--- RECORDS FOR THIS TASK ---

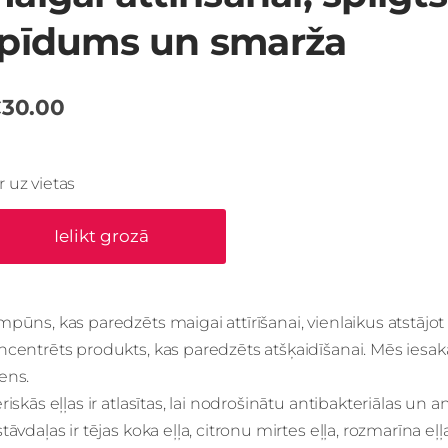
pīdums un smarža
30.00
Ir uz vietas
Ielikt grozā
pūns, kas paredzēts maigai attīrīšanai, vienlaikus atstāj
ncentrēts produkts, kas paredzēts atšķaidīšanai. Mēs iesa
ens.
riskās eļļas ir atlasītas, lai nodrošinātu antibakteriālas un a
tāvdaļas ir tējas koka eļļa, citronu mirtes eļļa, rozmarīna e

---
--- RECORDS FOR THIS TASK ---

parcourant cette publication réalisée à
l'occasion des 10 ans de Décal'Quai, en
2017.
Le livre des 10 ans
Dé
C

---

**WHAT YOU HAVE TO DO**
Once you find the line with "pīdums un smarža" above, print it and every line after it up to and including the line with "tāvdaļas ir tējas", exactly as written and nothing else.

**EXERCISE ANSWER**
pīdums un smarža
30.00
Ir uz vietas
Ielikt grozā
pūns, kas paredzēts maigai attīrīšanai, vienlaikus atstāj
ncentrēts produkts, kas paredzēts atšķaidīšanai. Mēs iesa
ens.
riskās eļļas ir atlasītas, lai nodrošinātu antibakteriālas un a
tāvdaļas ir tējas koka eļļa, citronu mirtes eļļa, rozmarīna e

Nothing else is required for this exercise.